Madame de la Chanterie admitted the justice of Godefroid’s observations; but told him that she did not wish to make any change until she knew the intentions of her lodger, or rather her boarder. If he would conform to the customs of the house he could become her boarder; but these customs were widely different from those of Paris. Life in the rue Chanoinesse was like provincial life: the lodger must always be in by ten o’clock at night; they disliked noise; and could have no women or children to break up their customary habits. An ecclesiastic might conform to these ways. Madame de la Chanterie desired, above all, some one of simple life, who would not be exacting; she could afford to put only the strictest necessaries into the apartment. Monsieur Alain (here she designated one of the four men present) was satisfied, and she would do for a new tenant just as she did for the others.
“I do not think,” said the priest, “that monsieur is inclined to enter our convent.”
“Eh! why not?” said Monsieur Alain; “we are all well off here; we have nothing to complain of.”
“Madame,” said Godefroid, rising, “I shall have the honor of calling again to-morrow.”

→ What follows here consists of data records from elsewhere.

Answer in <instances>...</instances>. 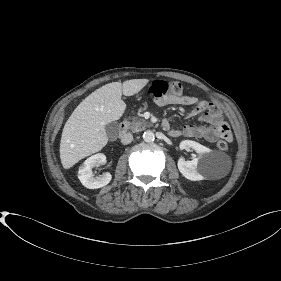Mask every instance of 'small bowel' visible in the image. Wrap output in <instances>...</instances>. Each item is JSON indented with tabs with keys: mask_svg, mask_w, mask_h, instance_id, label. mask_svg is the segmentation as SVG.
Returning a JSON list of instances; mask_svg holds the SVG:
<instances>
[{
	"mask_svg": "<svg viewBox=\"0 0 281 281\" xmlns=\"http://www.w3.org/2000/svg\"><path fill=\"white\" fill-rule=\"evenodd\" d=\"M155 103L159 107L168 105L193 106L189 117L199 116L202 123L210 124V126L205 124L185 125L181 129H173L167 121H164L167 124L165 129L169 131L172 137L200 138L211 143L219 138L232 139L228 125L224 121L217 104L212 100H199L194 96L178 95L158 98L155 100Z\"/></svg>",
	"mask_w": 281,
	"mask_h": 281,
	"instance_id": "obj_1",
	"label": "small bowel"
}]
</instances>
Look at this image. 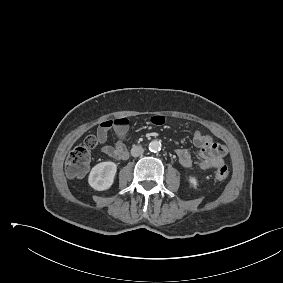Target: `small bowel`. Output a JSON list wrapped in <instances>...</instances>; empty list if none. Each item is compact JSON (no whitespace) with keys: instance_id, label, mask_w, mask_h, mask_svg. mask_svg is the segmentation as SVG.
Wrapping results in <instances>:
<instances>
[{"instance_id":"small-bowel-1","label":"small bowel","mask_w":283,"mask_h":283,"mask_svg":"<svg viewBox=\"0 0 283 283\" xmlns=\"http://www.w3.org/2000/svg\"><path fill=\"white\" fill-rule=\"evenodd\" d=\"M151 121L155 125H162L164 117L156 115L152 117ZM128 129V121L124 117L102 122L97 131V139L101 145L100 152L117 160H125L128 157V150L124 140ZM110 130H113L117 137V142L114 146L106 144ZM193 142L197 147L196 158L187 149L179 148L175 150L179 163L183 167H197L201 171H208L224 165L227 148L215 142L211 135L195 131Z\"/></svg>"}]
</instances>
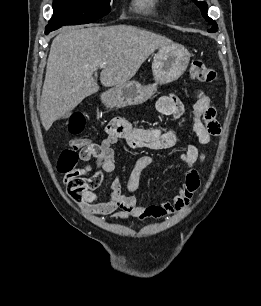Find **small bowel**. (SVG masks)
I'll return each mask as SVG.
<instances>
[{"label": "small bowel", "instance_id": "small-bowel-1", "mask_svg": "<svg viewBox=\"0 0 261 306\" xmlns=\"http://www.w3.org/2000/svg\"><path fill=\"white\" fill-rule=\"evenodd\" d=\"M157 111L162 115L172 116L176 119L185 114L183 102L175 95H165L158 99L156 103ZM191 130L200 145L210 144L212 137L220 135L221 128L216 120V110L211 105L210 99L199 94L192 106V126ZM107 136L101 142L100 147L103 157L100 160L101 171L86 177L91 170L90 166L79 170L86 181L92 184L82 192V208L96 216H110L114 219H128L131 217L161 218L170 214L180 213L186 209L199 187V176L196 165L202 163L206 158V153L200 151L192 142H187L185 150L180 154V160L187 168V173L182 186L179 188L171 201H163L156 205L144 206L137 202L133 193L138 189L143 171L153 163L151 156L140 157L128 178L127 190L130 195L122 192L120 179H116L111 187V193L107 200L98 201L96 188L102 182L103 174H111L115 170V153L113 145L119 140H124L131 149H166L174 146L184 137L182 133L176 131H164L159 127L140 128L124 119L112 120L106 128ZM84 160L91 158L80 153Z\"/></svg>", "mask_w": 261, "mask_h": 306}]
</instances>
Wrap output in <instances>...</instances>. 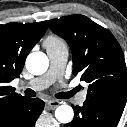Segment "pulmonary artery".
Wrapping results in <instances>:
<instances>
[{
    "label": "pulmonary artery",
    "instance_id": "obj_1",
    "mask_svg": "<svg viewBox=\"0 0 127 127\" xmlns=\"http://www.w3.org/2000/svg\"><path fill=\"white\" fill-rule=\"evenodd\" d=\"M50 60L49 70L42 76L31 79L25 83V86L33 90H43L49 87L54 81L61 79L64 68L68 60V51L66 47L47 50ZM86 92H81L77 96V101L82 104L86 100Z\"/></svg>",
    "mask_w": 127,
    "mask_h": 127
}]
</instances>
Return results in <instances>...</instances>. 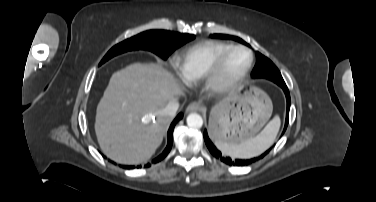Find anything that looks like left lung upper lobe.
Returning <instances> with one entry per match:
<instances>
[{
    "mask_svg": "<svg viewBox=\"0 0 376 202\" xmlns=\"http://www.w3.org/2000/svg\"><path fill=\"white\" fill-rule=\"evenodd\" d=\"M213 38H220V39H233L240 43H243L247 45L242 39L230 36V35H223V34H213L211 35ZM257 62L256 65L252 71V77L253 78H267L273 82H275L278 85L285 84L280 71L278 68L265 56L260 54L259 52H256Z\"/></svg>",
    "mask_w": 376,
    "mask_h": 202,
    "instance_id": "obj_1",
    "label": "left lung upper lobe"
}]
</instances>
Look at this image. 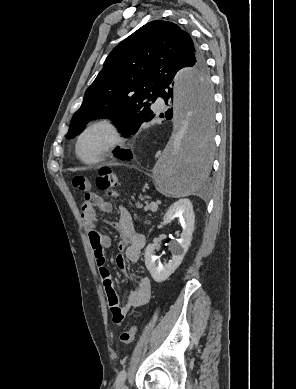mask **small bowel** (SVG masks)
Listing matches in <instances>:
<instances>
[{"mask_svg":"<svg viewBox=\"0 0 296 389\" xmlns=\"http://www.w3.org/2000/svg\"><path fill=\"white\" fill-rule=\"evenodd\" d=\"M111 209V204L97 194H85L81 205V220L89 238L112 318L115 312L118 311L122 314L123 321L130 308L141 307L148 303L152 291L150 279L142 273L139 276L137 288L130 291L125 305L122 306L120 304L111 273L106 267L105 260V249L110 247L111 239L109 236L100 233L95 225L97 214L99 212L108 213ZM114 227L120 235L118 248L123 252L117 255L115 262L117 267L124 271L127 261L137 262L140 259L141 251L146 244V239L144 235L135 229L131 214L123 206L119 208V218L114 223ZM122 321L115 324H121Z\"/></svg>","mask_w":296,"mask_h":389,"instance_id":"obj_1","label":"small bowel"}]
</instances>
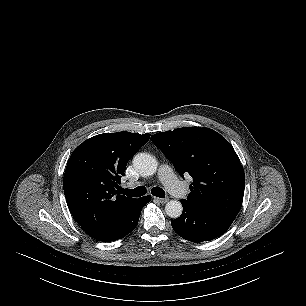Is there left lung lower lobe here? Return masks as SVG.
Wrapping results in <instances>:
<instances>
[{"label": "left lung lower lobe", "instance_id": "left-lung-lower-lobe-1", "mask_svg": "<svg viewBox=\"0 0 306 306\" xmlns=\"http://www.w3.org/2000/svg\"><path fill=\"white\" fill-rule=\"evenodd\" d=\"M182 215L171 221L174 231L192 242H203L221 236L232 224L235 216L196 208L183 200Z\"/></svg>", "mask_w": 306, "mask_h": 306}]
</instances>
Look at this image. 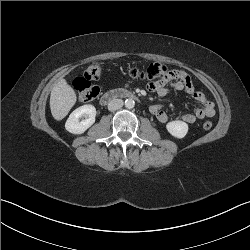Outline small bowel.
Listing matches in <instances>:
<instances>
[{
  "instance_id": "1",
  "label": "small bowel",
  "mask_w": 250,
  "mask_h": 250,
  "mask_svg": "<svg viewBox=\"0 0 250 250\" xmlns=\"http://www.w3.org/2000/svg\"><path fill=\"white\" fill-rule=\"evenodd\" d=\"M145 87L160 97L166 96L171 91H185L195 101L199 102L202 105L201 108H196L192 113L178 115L177 118L186 123L192 124L199 119L210 118L215 115L214 103L203 92L195 88L190 76L184 71L172 70L166 72L163 78H160L157 82L154 80L147 81ZM150 112L162 123L171 118L160 104L151 105Z\"/></svg>"
}]
</instances>
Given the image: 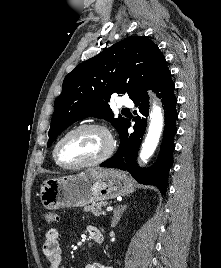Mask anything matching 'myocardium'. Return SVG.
I'll use <instances>...</instances> for the list:
<instances>
[{
    "instance_id": "f54148a6",
    "label": "myocardium",
    "mask_w": 221,
    "mask_h": 268,
    "mask_svg": "<svg viewBox=\"0 0 221 268\" xmlns=\"http://www.w3.org/2000/svg\"><path fill=\"white\" fill-rule=\"evenodd\" d=\"M82 129H96V130H99L102 133H104L105 136L107 137V140H108L107 149L99 157H97L91 161H88V162H85L82 164H77V165L64 164L63 162L60 161V159L58 157V150H59L61 143L69 135H71L72 133H74L76 131L82 130ZM114 151H115L114 138L106 126L99 124V123H83V124L77 125V126L73 127L72 129L68 130L65 134H63L59 138V140L56 142L54 149H53V157H54L55 162L60 167L65 168V169L77 170V169H83V168H87V167H91V166H95V165L103 163L104 161H106L107 159H109L113 155Z\"/></svg>"
}]
</instances>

Though he was a young man, the four old men and Madame de la Chanterie rose, and the vicar accompanied him to the portico. A whistle sounded. At that signal the porter came with a lantern, guided Godefroid to the street, and closed behind him the enormous yellow door, – ponderous as that of a prison, and decorated with arabesque ironwork of a remote period that was difficult to determine.
Though Godefroid got into a cabriolet, and was soon rolling into the living, lighted, glowing regions of Paris, what he had seen still appeared to him a dream, and his impressions, as he made his way along the boulevard des Italiens, had already the remoteness of a memory. He asked himself, “Shall I to-morrow find those people there?”